Tug,

I know it doesn't seem intuitive, and it's hard to find believers among sport fishermen, but the treaty tribal netting of steelhead - with the likely exception of the Queets and Quinault - does not appear to be reducing the productivity of steelhead populations anywhere in WA state that I am aware of. I don't know one single fish biologist who thinks it does. What the netting does is reduce the number of adult steelhead in a river in a season. As crazy as it may seem, the netting on the OP doesn't appear to be causing an irreversible decline in wild steelhead productivity. I don't advocate managing the fish this way because it does maintain relic, instead of near maximum, numbers of fish in the river. I suspect this can, and will, go on for a very long time. The current co-management strategy of the state and tribes works well enough for the tribes that there is insufficient incentive for them to want to change.

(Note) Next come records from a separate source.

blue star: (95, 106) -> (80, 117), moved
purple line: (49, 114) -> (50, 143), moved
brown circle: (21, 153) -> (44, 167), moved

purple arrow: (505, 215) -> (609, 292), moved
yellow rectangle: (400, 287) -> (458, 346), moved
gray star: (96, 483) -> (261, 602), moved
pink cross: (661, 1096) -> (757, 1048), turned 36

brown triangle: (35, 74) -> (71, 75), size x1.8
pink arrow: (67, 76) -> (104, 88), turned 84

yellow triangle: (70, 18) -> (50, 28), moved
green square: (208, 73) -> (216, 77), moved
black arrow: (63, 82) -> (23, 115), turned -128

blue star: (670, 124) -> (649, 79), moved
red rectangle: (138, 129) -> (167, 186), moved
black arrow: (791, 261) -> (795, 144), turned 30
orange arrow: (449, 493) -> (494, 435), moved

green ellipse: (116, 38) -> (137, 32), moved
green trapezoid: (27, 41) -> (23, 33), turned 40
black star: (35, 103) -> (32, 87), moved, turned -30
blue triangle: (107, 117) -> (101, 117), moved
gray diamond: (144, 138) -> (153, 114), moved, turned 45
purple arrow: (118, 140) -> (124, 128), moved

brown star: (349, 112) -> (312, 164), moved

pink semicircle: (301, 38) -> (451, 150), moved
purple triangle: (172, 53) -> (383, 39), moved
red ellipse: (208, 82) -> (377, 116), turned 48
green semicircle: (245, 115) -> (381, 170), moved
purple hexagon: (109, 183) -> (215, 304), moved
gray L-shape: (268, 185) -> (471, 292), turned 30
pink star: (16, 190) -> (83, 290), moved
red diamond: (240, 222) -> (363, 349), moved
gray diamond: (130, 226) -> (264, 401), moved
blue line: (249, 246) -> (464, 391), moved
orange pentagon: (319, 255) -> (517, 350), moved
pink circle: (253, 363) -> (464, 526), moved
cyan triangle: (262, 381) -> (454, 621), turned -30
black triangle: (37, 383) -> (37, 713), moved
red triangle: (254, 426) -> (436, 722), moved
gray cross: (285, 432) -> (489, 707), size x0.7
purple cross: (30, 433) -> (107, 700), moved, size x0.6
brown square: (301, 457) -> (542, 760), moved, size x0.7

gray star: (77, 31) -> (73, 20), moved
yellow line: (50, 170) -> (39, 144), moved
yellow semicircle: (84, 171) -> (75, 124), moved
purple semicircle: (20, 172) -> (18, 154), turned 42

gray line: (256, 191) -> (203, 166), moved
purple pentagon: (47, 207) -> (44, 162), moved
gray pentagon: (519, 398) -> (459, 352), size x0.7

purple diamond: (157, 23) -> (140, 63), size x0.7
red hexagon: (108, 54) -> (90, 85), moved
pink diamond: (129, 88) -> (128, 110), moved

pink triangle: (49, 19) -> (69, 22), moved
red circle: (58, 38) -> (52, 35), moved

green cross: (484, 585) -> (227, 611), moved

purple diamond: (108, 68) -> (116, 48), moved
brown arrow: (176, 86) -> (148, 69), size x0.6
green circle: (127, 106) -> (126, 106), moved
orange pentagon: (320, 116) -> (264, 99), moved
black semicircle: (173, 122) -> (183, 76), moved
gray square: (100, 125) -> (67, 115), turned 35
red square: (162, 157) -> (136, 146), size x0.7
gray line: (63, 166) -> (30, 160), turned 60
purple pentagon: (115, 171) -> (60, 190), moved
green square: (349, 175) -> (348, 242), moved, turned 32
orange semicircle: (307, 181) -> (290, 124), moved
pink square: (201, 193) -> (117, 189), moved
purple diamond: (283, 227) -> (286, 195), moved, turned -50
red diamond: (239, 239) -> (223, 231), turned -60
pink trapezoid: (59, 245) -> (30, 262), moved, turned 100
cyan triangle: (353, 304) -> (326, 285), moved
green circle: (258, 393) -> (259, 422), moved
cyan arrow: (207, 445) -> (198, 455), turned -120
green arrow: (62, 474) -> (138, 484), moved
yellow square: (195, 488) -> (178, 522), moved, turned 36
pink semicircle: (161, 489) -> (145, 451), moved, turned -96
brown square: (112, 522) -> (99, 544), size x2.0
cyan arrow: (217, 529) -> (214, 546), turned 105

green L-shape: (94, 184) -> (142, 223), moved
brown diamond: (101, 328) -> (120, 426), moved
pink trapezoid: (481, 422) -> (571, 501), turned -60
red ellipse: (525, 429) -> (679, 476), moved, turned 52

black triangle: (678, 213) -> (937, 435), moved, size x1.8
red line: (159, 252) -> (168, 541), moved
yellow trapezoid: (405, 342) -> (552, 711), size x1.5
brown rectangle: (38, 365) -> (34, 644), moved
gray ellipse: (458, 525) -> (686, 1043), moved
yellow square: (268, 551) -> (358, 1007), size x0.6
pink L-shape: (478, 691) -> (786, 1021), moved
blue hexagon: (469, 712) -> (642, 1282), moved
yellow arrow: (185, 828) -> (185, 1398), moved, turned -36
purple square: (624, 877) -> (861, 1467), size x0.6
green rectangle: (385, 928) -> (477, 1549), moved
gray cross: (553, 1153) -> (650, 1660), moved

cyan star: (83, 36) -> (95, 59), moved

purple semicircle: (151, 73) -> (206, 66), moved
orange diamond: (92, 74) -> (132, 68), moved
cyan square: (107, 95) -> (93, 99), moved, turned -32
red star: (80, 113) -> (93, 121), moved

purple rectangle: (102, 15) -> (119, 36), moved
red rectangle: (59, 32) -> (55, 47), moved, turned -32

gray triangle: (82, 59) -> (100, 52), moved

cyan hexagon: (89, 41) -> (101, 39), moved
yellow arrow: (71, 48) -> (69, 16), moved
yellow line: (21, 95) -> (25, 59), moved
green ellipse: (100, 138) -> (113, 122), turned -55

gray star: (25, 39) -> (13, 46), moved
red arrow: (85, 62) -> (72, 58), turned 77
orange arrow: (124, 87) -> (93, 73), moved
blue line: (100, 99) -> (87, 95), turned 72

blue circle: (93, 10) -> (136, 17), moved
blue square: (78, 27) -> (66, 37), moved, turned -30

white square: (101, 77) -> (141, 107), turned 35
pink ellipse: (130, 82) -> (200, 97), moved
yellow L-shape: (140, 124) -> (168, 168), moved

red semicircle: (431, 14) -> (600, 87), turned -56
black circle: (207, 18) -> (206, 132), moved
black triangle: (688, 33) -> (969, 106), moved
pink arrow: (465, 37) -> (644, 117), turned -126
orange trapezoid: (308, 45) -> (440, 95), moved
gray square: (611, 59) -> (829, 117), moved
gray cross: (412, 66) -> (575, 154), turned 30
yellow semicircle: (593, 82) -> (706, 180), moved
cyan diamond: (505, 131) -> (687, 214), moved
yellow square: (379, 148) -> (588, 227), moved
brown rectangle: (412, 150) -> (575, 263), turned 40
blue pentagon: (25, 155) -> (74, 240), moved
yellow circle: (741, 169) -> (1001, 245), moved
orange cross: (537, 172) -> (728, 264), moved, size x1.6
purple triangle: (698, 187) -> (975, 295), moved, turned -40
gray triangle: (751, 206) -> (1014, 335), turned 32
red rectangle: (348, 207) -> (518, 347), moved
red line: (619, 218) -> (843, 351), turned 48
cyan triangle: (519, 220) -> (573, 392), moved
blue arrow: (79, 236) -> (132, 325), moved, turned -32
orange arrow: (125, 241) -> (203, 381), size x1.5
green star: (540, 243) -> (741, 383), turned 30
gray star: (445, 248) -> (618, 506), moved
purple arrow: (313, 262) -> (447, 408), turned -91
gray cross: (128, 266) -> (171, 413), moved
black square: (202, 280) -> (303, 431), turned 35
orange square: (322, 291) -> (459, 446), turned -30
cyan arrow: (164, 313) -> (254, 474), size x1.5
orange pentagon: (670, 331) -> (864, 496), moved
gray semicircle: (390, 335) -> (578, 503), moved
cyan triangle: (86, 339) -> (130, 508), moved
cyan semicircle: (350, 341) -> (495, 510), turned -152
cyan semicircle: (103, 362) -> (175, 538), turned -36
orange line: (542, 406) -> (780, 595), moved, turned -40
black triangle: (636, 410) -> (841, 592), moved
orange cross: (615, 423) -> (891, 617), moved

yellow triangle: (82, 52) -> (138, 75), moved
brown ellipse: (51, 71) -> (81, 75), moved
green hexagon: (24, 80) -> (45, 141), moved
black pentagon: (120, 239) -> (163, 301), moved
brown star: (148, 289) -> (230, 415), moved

I've posted this before, but I don't know how many believe me. That if there had been no fishing, as in none, zero, for steelhead by treaty and non-treaty fishermen since 1980, the wild steelhead run sizes today would still be just about exactly what we are seeing. Even though fishing has reduced the spawning escapements in all rivers by the number harvested (including incidental CNR mortality), the total runsizes (total = catch + escapement) would still be as low as what we are seeing today. This is because the huge reduction in marine survival rates is the proximate cause, or limiting factor, affecting run sizes that reach the river mouths each year. If there were no steelhead fishing whatever at the present time, and increase in returns would be barely noticable, and would easily fit in the category of random variation. So crappy returns are unavoidable. That is underscored by your note of the closure of the Nooksack River. Even in the absence of fishing, that hatchery run has struggled to get enough adult steelhead back to the hatchery rack to meet its broodstock goal of enough eggs to simply maintain the program. (It's a different question to ask why we continue a hatchery program that cannot produce harvestable fish.)

What zero netting would do is to increase the number of steelhead in the river. More fish per mile of river would almost certainly be noticed as more productive recreational fishing. But let me stress that is not the same as more biological productivity.

C'man brings up a significant point about repeat spawners. Respawners are more fecund, effectively increasing the spawning escapement without increasing the actual number of spawning fish. The need for respawners continues to be debated. Some think that since the numbers are low, actually or as a percentage of the population, that it doesn't matter. I strongly believe that they are essential to biological diversity. And the maxim of intelligent tinkering (management) is that you make certain to save all the parts. Treaty netting of spring Chinook removes steelhead kelts as a matter of incidental bycatch. I suspect that gives rise to at least part of the debate about respawners not being necessary to successful steelhead management.

Lifter mentions the allure of steelhead fishing. I don't think there is a good explanation - because I've tried, and I feel like every explanation I have come up with is inadequate. But the allure looks to be the same as seen among hard core Atlantic salmon fishers. We are addicts, and I, for one, don't want to be cured. Ah, SW WA in the late 1960s and through the 1970s, that was steelhead Heaven. I used to camp at Harry Morgan camp, and often ventured downstream into the canyon to fish the pocket water. That was a good place to lose a lot of terminal rigs.